Strafverfahren - Recht auf ein faires Verfahren

Nach der europäischen Menschenrechtskonvention hat jeder Beschuldigte das Recht auf ein faires Verfahren. Ein faires Verfahren kann nur dann stattfinden, wenn der Beschuldigte das Recht auf eine wirksame Strafverteidigung ausüben kann. Der Beschuldigte hat daher nach der Strafprozessordnung in jeder Lage des Verfahrens das Recht auf den Beistand eines Verteidigers.

Strafverfahren - Die Unschuldsvermutung

Sowohl die europäische Menschenrechtskonvention als auch die österreichische Strafprozessordnung sehen die Unschuldsvermutung vor. Die Unschuldsvermutung verbietet, dass ein Beschuldigter in der Öffentlichkeit oder in den Medien als überführt („als Täter“) oder so gut wie überführt dargestellt wird, obwohl noch gar kein Urteil gesprochen worden ist.
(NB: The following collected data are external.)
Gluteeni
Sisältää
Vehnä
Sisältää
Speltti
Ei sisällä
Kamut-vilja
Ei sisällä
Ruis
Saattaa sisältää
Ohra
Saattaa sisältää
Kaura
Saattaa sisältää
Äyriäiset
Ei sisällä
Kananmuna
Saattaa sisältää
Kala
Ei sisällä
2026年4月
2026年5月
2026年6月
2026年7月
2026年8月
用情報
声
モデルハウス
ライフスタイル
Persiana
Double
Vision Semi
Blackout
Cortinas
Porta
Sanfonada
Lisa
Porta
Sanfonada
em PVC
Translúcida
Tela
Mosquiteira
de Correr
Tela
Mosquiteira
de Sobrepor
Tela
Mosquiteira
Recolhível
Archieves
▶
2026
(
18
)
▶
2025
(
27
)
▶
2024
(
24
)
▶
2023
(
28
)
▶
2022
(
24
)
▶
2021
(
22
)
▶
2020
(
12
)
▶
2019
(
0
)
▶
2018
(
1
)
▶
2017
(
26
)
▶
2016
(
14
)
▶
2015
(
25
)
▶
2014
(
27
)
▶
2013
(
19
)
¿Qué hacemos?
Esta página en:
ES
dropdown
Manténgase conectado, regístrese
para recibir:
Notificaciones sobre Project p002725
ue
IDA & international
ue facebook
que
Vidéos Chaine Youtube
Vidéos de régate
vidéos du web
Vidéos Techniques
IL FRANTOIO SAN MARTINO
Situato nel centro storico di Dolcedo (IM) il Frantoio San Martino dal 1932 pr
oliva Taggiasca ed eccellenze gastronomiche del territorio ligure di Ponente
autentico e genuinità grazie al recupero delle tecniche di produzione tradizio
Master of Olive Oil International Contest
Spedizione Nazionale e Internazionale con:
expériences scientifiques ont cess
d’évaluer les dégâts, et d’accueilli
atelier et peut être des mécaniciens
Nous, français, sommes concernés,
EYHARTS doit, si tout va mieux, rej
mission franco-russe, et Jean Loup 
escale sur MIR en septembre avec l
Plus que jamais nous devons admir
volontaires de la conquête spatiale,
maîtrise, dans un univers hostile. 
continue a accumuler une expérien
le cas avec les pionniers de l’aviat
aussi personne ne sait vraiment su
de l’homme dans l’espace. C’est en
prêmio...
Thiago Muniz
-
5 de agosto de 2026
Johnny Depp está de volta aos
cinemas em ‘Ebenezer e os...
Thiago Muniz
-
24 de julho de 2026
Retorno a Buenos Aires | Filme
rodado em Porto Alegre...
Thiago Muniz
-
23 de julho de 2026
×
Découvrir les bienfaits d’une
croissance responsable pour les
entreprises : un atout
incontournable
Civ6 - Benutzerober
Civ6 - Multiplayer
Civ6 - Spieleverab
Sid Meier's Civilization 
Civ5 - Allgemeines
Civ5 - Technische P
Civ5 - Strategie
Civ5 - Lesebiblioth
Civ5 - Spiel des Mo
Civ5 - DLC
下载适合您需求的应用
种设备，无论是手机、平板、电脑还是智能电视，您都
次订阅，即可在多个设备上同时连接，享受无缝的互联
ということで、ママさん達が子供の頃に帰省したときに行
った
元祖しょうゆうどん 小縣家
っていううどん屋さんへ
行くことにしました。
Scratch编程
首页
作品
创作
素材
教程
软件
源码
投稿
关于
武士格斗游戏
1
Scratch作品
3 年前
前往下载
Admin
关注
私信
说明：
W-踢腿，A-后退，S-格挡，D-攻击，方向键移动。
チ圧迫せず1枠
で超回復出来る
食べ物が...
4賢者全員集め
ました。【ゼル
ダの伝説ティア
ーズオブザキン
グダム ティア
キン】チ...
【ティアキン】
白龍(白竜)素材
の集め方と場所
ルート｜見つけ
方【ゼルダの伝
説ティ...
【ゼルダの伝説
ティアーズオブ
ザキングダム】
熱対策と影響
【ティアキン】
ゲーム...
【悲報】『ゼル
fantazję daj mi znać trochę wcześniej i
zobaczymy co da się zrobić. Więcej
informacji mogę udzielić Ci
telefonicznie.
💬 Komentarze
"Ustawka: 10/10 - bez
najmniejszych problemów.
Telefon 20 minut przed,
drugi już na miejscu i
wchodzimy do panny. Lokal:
Aufgrund des Zweifelsgrundsatzes (im Zweifel für den Angeklagten) darf das Gericht einen Angeklagten nicht verurteilen, wenn es von seiner Schuld nicht wirklich fest überzeugt ist bzw. wenn das Gericht Zweifel an der Schuld des Angeklagten hat.

Strafverfahren - Das Recht auf Belehrung

Im Strafverfahren hat der Beschuldigte das Recht, möglichst rasch über das Verfahren, über den konkreten Tatverdacht und über seine wesentlichen Rechte belehrt zu werden. Wesentlich ist hier insbesondere auch das Recht auf Akteneinsicht. Für den Strafverteidiger gehört es zu den fundamentalen Verteidigungsrechten. Denn ohne eine exakte Kenntnis des Strafaktes ist eine sinnvolle Strafverteidigung nicht möglich. Auch der Beschuldigte selbst kann, wenn er nicht genau weiß, warum er überhaupt verdächtig ist, was der Inhalt des Strafaktes ist usw. kaum den Verdacht widerlegen, noch sinnvolle Beweisanträge stellen.